Deep Learning GPU Training System
https://developer.nvidia.com/digits
BSD 3-Clause "New" or "Revised" License
4.11k stars 1.38k forks source link

Unable to Download big models #644

Open tommy87 opened 8 years ago

tommy87 commented 8 years ago

When try to download a big model (Total learned parameters: 192,498,050) i get the message:

Error: unable to connect to NVIDIA DIGITS

and the log file says: [1271] [CRITICAL] WORKER TIMEOUT (pid: 5706) [1271] [CRITICAL] WORKER TIMEOUT (pid: 5706) [5852] [INFO] Booting worker with pid: 5852

lukeyeager commented 8 years ago

Sorry about that. That's annoying. The problem is that DIGITS is working really hard to compress your huge file, and it can't get the job done before hitting the gunicorn timeout. If you use a link like:

/models/20160317-160504-f18c/download.tar

Instead of

/models/20160317-160504-f18c/download

Then you'll get the uncompressed tarball, which DIGITS should be able to create before it hits the timeout (full list of allowed extensions here).

If that still doesn't work, you should be able to change the gunicorn timeout value (http://docs.gunicorn.org/en/stable/settings.html#timeout). I think you'd want to add timeout = 60 to /usr/share/digits/gunicorn_config.py and restart your server, but I haven't tested it. Let me know if it comes to that and I can help you.

tommy87 commented 7 years ago

sorry i forget to answer, but increasing the timeout has helped me :)

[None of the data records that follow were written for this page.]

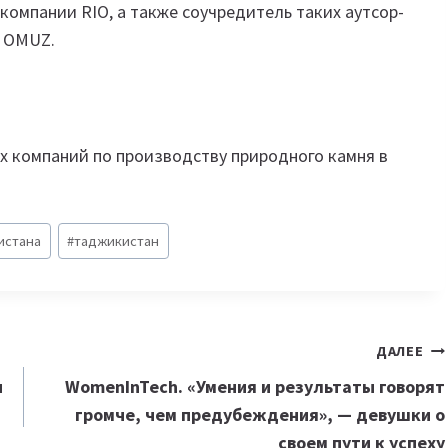
-компании RIO, а также соучредитель таких аутсор-
S OMUZ.
их компаний по производству природного камня в
истана
#
таджикистан
ДАЛЕЕ
и
WomenInTech. «Умения и результаты говорят
громче, чем предубеждения», — девушки о
своем пути к успеху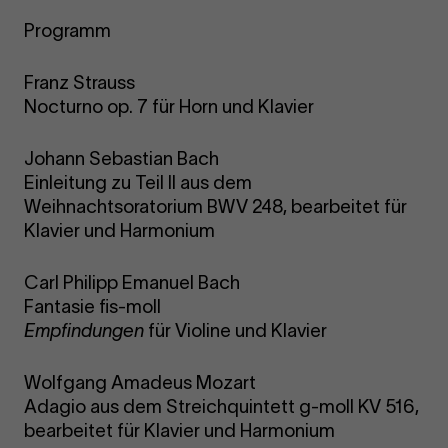
Programm
Franz Strauss
Nocturno op. 7 für Horn und Klavier
Johann Sebastian Bach
Einleitung zu Teil II aus dem
Weihnachtsoratorium BWV 248, bearbeitet für
Klavier und Harmonium
Carl Philipp Emanuel Bach
Fantasie fis-moll
Empfindungen
für Violine und Klavier
Wolfgang Amadeus Mozart
Adagio aus dem Streichquintett g-moll KV 516,
bearbeitet für Klavier und Harmonium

But maybe you shouldn't wait for a timeout, i think it is better to ask the worker how far he is and if he doesn't response or have no progress then you can break the process

lukeyeager commented 7 years ago

The problem is that we don't currently use a worker to do the compression - it's done by the server process. That's why the server locks up.

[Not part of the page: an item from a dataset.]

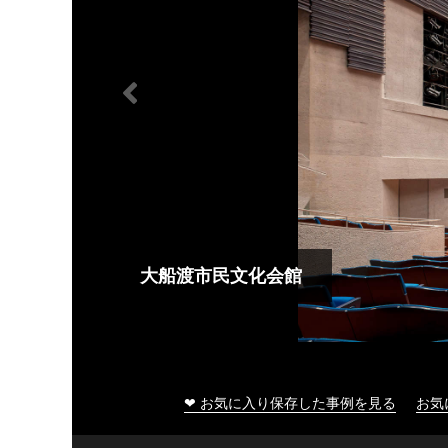
大船渡市民文化会館
❤ お気に入り保存した事例を見る
お気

Glad to hear the timeout hack was helpful!

lukeyeager commented 7 years ago

By removing gunicorn in https://github.com/NVIDIA/DIGITS/pull/1127, we've sort of sidestepped the issue for now since you'll be accessing Flask through werkzeug now.

But we still need to address the fact that the server locks up when zipping a big model.

andrewcar commented 6 years ago

By navigating to /usr/share/digits/digits/jobs/ you can see the individual job folders that contain the .caffemodel, .prototxt, .solverstate, .pickle, and .log files.

I was able to "scp" the caffemodel that was failing every time from the GUI download button in DIGITS.

If anyone has any questions, let me know.